Lines containing the word "peut" are the ones to copy from the records below.

⟨

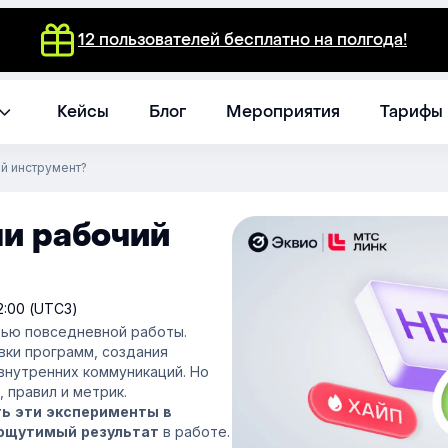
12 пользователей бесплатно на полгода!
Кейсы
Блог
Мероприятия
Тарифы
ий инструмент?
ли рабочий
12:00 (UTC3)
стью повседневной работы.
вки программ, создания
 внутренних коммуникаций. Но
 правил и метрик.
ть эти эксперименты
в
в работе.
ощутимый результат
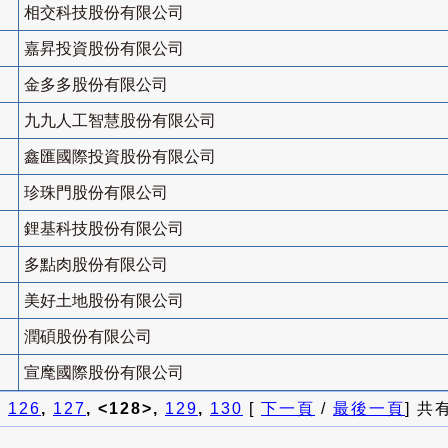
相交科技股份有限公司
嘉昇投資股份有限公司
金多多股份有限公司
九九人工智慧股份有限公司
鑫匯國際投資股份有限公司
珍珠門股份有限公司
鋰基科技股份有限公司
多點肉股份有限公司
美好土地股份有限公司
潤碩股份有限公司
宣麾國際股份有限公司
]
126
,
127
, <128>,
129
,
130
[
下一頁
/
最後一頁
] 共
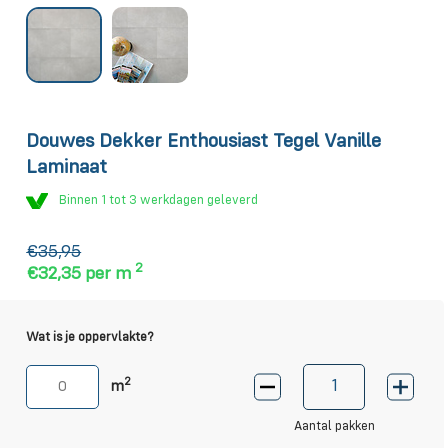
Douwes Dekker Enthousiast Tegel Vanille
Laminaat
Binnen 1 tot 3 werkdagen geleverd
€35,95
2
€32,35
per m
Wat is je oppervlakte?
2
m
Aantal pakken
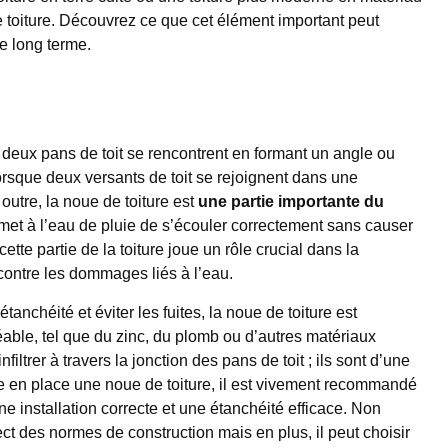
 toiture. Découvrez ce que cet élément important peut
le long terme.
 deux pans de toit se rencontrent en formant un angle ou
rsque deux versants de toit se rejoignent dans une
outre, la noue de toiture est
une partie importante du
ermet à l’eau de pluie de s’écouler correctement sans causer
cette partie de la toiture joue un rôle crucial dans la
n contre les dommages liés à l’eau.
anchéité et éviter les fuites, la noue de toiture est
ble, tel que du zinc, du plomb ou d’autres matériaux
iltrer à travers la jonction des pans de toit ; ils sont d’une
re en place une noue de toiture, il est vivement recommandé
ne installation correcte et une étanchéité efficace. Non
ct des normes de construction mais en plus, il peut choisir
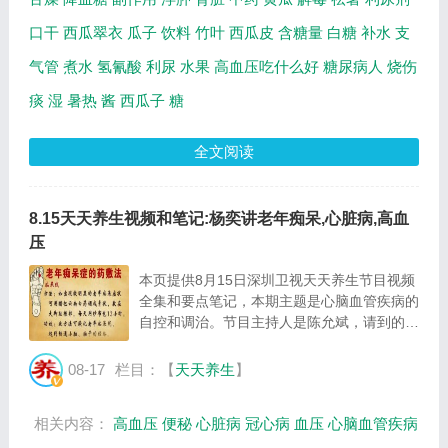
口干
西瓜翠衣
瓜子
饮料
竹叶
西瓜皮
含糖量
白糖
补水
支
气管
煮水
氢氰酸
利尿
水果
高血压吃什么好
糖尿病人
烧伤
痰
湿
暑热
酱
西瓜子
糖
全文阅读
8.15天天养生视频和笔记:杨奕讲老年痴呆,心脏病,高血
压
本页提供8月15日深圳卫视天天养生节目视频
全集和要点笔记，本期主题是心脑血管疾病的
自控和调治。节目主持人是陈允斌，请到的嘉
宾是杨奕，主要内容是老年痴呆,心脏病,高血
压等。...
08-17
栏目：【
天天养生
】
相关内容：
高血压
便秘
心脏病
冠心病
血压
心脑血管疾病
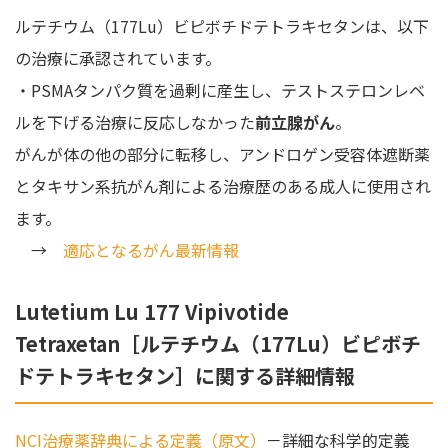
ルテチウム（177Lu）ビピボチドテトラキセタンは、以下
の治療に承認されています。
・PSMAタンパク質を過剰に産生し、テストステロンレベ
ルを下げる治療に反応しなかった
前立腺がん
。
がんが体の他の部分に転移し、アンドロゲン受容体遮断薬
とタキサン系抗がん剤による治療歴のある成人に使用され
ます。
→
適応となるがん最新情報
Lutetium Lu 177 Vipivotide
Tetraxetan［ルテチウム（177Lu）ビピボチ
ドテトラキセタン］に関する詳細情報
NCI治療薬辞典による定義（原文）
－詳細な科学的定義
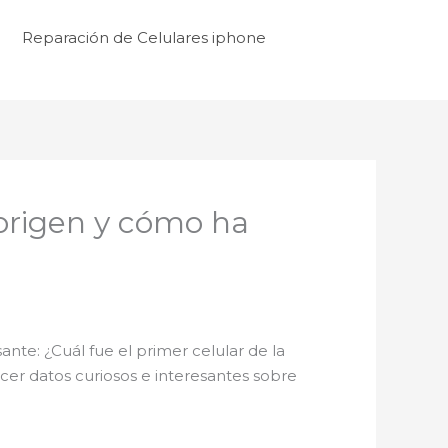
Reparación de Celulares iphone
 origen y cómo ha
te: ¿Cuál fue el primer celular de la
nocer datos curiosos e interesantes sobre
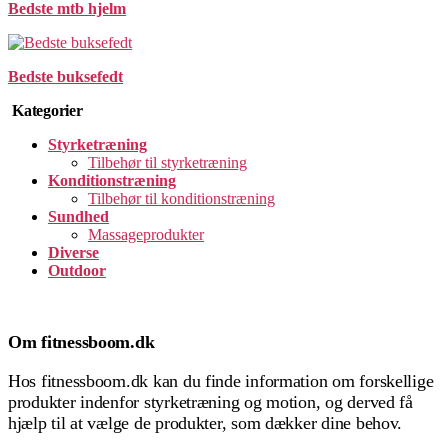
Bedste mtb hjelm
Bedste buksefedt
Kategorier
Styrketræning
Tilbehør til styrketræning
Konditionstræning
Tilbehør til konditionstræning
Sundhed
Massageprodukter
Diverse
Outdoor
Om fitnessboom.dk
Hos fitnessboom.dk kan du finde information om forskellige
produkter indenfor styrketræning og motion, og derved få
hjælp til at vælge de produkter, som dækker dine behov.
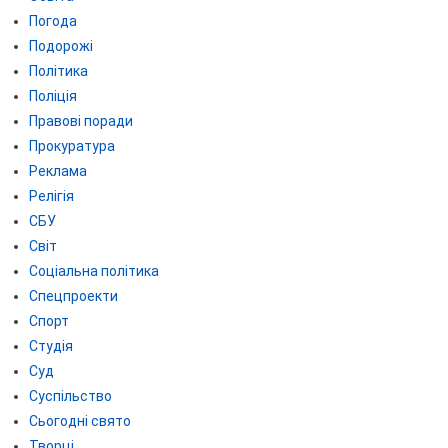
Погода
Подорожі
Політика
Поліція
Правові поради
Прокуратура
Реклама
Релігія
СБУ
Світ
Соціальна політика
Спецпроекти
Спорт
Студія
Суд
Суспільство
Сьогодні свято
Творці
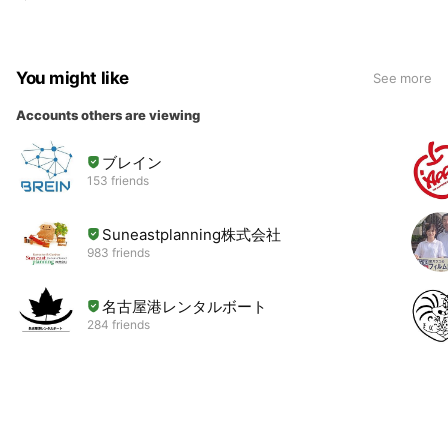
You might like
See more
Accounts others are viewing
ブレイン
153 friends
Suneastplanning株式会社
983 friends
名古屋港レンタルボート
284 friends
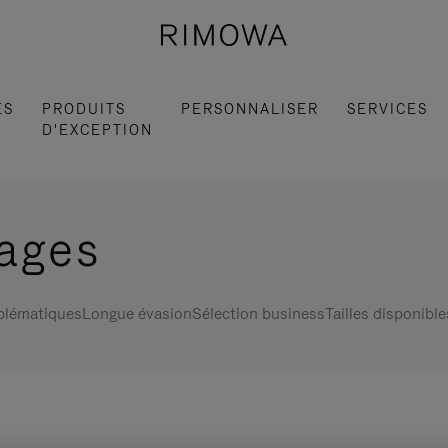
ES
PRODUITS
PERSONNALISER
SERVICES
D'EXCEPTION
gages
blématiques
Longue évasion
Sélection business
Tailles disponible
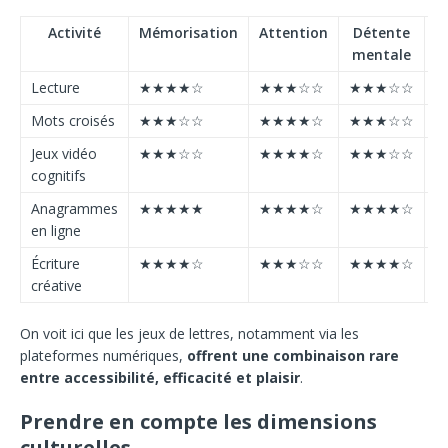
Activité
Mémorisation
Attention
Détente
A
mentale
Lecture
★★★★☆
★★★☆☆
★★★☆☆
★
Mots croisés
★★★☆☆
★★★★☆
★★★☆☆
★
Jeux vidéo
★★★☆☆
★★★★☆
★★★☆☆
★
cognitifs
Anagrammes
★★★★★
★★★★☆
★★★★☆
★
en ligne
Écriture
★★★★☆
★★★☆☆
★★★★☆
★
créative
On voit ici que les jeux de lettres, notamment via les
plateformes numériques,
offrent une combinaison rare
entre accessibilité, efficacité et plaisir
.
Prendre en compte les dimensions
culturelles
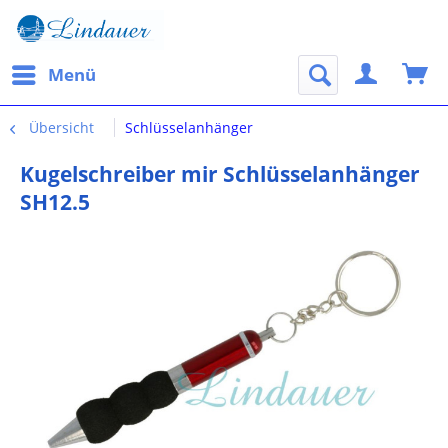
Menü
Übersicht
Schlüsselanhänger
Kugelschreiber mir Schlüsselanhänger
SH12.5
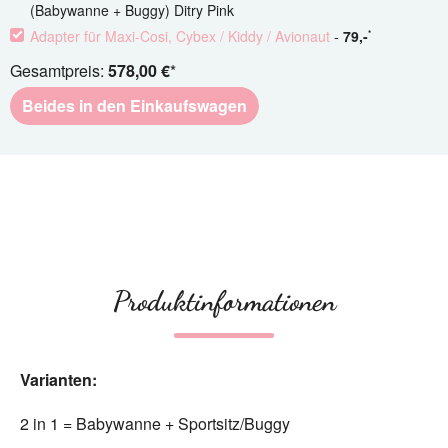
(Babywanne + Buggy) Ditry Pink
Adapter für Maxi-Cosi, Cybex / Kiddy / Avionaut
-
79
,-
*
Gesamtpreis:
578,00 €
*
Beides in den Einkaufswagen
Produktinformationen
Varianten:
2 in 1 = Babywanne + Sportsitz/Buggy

⟩

# Reply to the exercise:
 toiture. Découvrez ce que cet élément important peut
ct des normes de construction mais en plus, il peut choisir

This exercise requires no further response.